The Operator Learning Problem

In this chapter

1What Problem Are We Solving?
2The Spatial Domain D
3Function Spaces A and U
4The Operator G†
5The Parametric Approximation
6Discretization and Resolution Invariance

1What Problem Are We Solving?

We follow Li et al. (arXiv:2010.08895), referred to throughout as the FNO paper. The central problem is this: traditional PDE solvers (finite elements, finite differences, spectral methods) are accurate but slow. Every time you change a parameter — a boundary condition, an initial condition, a material property — you must re-solve from scratch. What if a neural network could learn the mapping from parameters to solutions, and then predict solutions instantly for any new set of parameters?

Our running example throughout this course is 2D Darcy flow, a PDE that describes pressure-driven flow through porous media (think: groundwater through rock, or oil through a reservoir). The permeability of the rock varies spatially — some regions are porous and easy to flow through, others are dense and resist flow. Given a permeability field $a(x)$, we want to find the resulting pressure field $u(x)$.

Darcy Flow (Running Example)

On the domain $D = (0,1)^2$ with homogeneous Dirichlet boundary conditions:

$$ -\nabla \cdot \bigl(a(x)\,\nabla u(x)\bigr) = f(x), \qquad u\big|_{\partial D} = 0, $$

where $a(x) > 0$ is the permeability (input), $u(x)$ is the pressure (output), and $f(x) = 1$ is a constant forcing.

In words: the divergence of the flux $a(x)\nabla u(x)$ equals the source term $f$. Where permeability $a$ is high, flow moves easily and pressure gradients are small. Where $a$ is low, flow is impeded and pressure builds up.

Physics intuition: Every time you change the rock permeability $a(x)$ — say, by drilling a new well or discovering a different geological layer — you need to re-solve the PDE. A traditional solver might take minutes or hours for a high-resolution 3D problem. What if a neural network could instantly predict $u(x)$ for any $a(x)$?

This is not a toy problem. Darcy flow is the workhorse PDE for subsurface modeling, reservoir engineering, and groundwater hydrology. The FNO paper uses it as a primary benchmark, and so will we.

2The Spatial Domain D

The paper begins: "Let $D$ be a bounded, open subset of $\R^d$." In our concrete example:

Domain

$D = (0,1)^2 \subset \R^2$ — the open unit square. We have $d=2$ spatial dimensions, and each point $x = (x_1, x_2) \in D$ is a location in the square.

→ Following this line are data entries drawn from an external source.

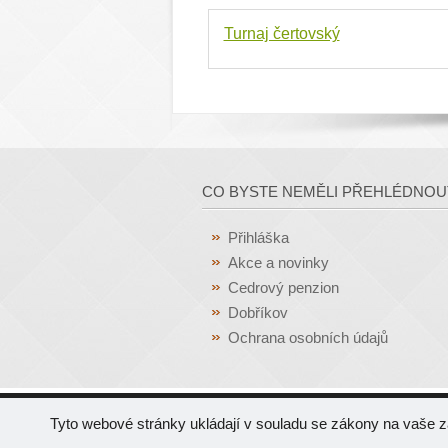
Turnaj čertovský
CO BYSTE NEMĚLI PŘEHLÉDNOU
Přihláška
Akce a novinky
Cedrový penzion
Dobříkov
Ochrana osobních údajů
Tyto webové stránky ukládají v souladu se zákony na vaše 
Copyright © 2013 Golfový klub 
Vytvořilo webové studio
Pixel De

The word open means we exclude the boundary (the edges of the square). The word bounded means the domain doesn't extend to infinity. These are standard assumptions that guarantee the PDE is well-posed.

Figure 1.1. The domain $D = (0,1)^2$. The dashed boundary $\partial D$ is where $u=0$ (Dirichlet condition). Points $x \in D$ are locations where we evaluate $a(x)$ and $u(x)$.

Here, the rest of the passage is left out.